Federal enforcement, however, is notably lax and slow-moving. The FEC typically treats omissions in campaign disclosure reports as civil violations that sometimes result in fines.
But Trump's admission that he reimbursed Cohen could result in criminal charges if prosecutors believed the two men had a "knowing and willful intent" to conceal spending intended to influence the election, Noble said.
"What they did was pay $130,000 to Stormy Daniels to stop her from going public right before the election, because they were afraid it was going to hurt [Trump's] chances in the election," Noble said.

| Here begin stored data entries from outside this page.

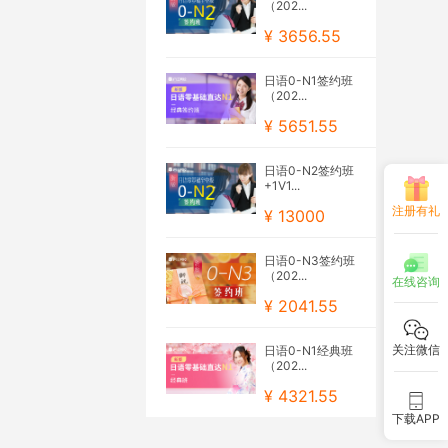
（202...
¥ 3656.55
日语0-N1签约班
（202...
¥ 5651.55
日语0-N2签约班
+1V1...
注册有礼
¥ 13000
日语0-N3签约班
（202...
在线咨询
¥ 2041.55
关注微信
日语0-N1经典班
（202...
¥ 4321.55
下载APP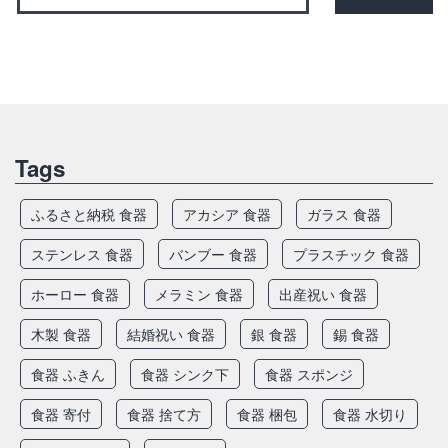
Tags
ふるさと納税 食器
アカシア 食器
ガラス 食器
ステンレス 食器
バンブー 食器
プラスチック 食器
ホーロー 食器
メラミン 食器
出産祝い 食器
木製 食器
結婚祝い 食器
銀 食器
錫 食器
食器 ふきん
食器 シンク下
食器 スポンジ
食器 寄付
食器 捨て方
食器 梱包
食器 水切り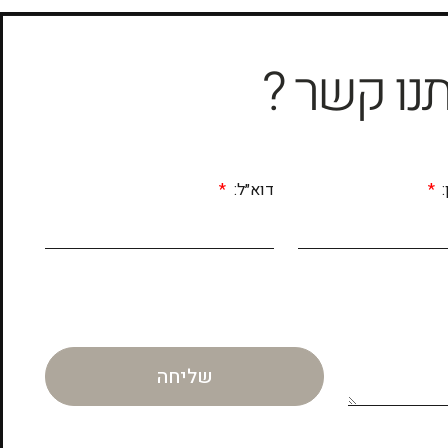
תנו קשר ?
:
דוא״ל:
שליחה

Stephen Spaulding, a former FEC lawyer who is chief of strategy at the ethics watchdog group Common Cause, called Trump and Cohen's handling of the matter a textbook example of a potentially criminal coverup more serious than the underlying offense.
"Rudy Giuliani has only made the situation worse for both the president and Michael Cohen," Spaulding said.
Common Cause has filed complaints with both the FEC and the Justice Department arguing that the payment to Daniels was an illegal campaign contribution.
Separately, another public-interest advocacy group, Citizens for Responsibility and Ethics in Washington, has filed a complaint to the Justice Department alleging that if the president knew he owed Cohen money, he violated federal law by failing to report the debt on his 2016 personal finance disclosure. Federal law requires officials to list outstanding liabilities over $10,000. Trump signed his report in June 2017, months after Giuliani said the president started to make monthly payments to Cohen.
"He had this six-figure debt that he is paying off in chunks month to month — that is exactly how a loan works," said Jordan Libowitz, a spokesman for the group. "If he knew that liability was there, that could be a potentially criminal false statement."
Daniels, whose real name is Stephanie Clifford, is suing Trump in Los Angeles federal court to void the nondisclosure agreement barring her from discussing her alleged one-night stand with Trump. She argues, among other things, that the pact is invalid because its purpose was to break federal law by hiding from voters a $130,000 payment made to influence the election.
Daniels' lawyer, Michael Avenatti, said the revelations that Trump reimbursed Cohen expose the president to criminal liability for potential money laundering and fraud. "This is a bombshell," Avenatti told CNN.
White House Press Secretary Sarah Huckabee Sanders said the new information caught her by surprise and she referred most questions about it to Giuliani.
The news about Trump's payments over a porn star made for an awkward Rose Garden celebration of the National Day of Prayer on Thursday. Trump signed a new order creating a religious liberty advisor, a move aimed at pleasing conservative evangelical supporters who have stuck with him through prior sexual allegations. Some were in the audience.
"Isn't it a glorious day?" Vice President Mike Pence said to the audience, proceeding to characterize the White House as a place of prayer, and reading a Bible verse.
Trump pointed to the crowd and raised his fists. "Our nation will be renewed by hard work, a lot of intelligence and prayer," he said.
Times staff writer Chris Megerian contributed to this report.